- TASK BRIEF -
Every line of the data should be written out exactly, with the pictures left out.
•••••
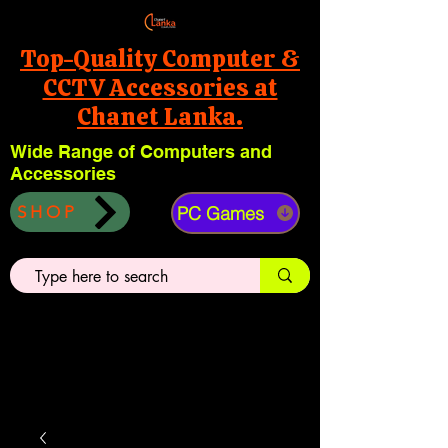
Top-Quality Computer &
CCTV Accessories at
Chanet Lanka.
Wide Range of Computers and
Accessories
PC Games
SHOP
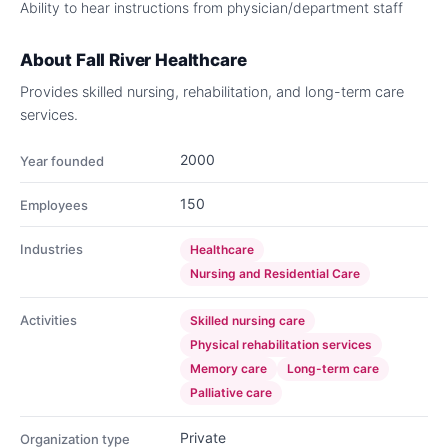
Ability to hear instructions from physician/department staff
About
Fall River Healthcare
Provides skilled nursing, rehabilitation, and long-term care
services.
2000
Year founded
150
Employees
Industries
Healthcare
Nursing and Residential Care
Activities
Skilled nursing care
Physical rehabilitation services
Memory care
Long-term care
Palliative care
Private
Organization type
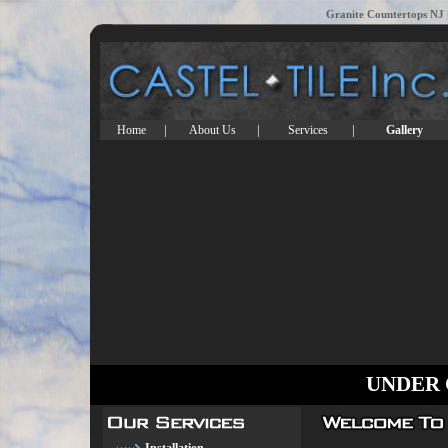
Granite Countertops NJ |
|
|
|
Home
About Us
Services
Gallery
UNDER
•••••
- RESPONSE BOX -
Top-Quality Computer &
CCTV Accessories at
Chanet Lanka.
Wide Range of Computers and
Accessories
PC Games
SHOP
Ability to hear instructions from physician/department staff
About
Fall River Healthcare
Provides skilled nursing, rehabilitation, and long-term care
services.
2000
Year founded
150
Employees
Industries
Healthcare
Nursing and Residential Care
Activities
Skilled nursing care
Physical rehabilitation services
Memory care
Long-term care
Palliative care
Private
Organization type
Granite Countertops NJ |
|
|
|
Home
About Us
Services
Gallery
UNDER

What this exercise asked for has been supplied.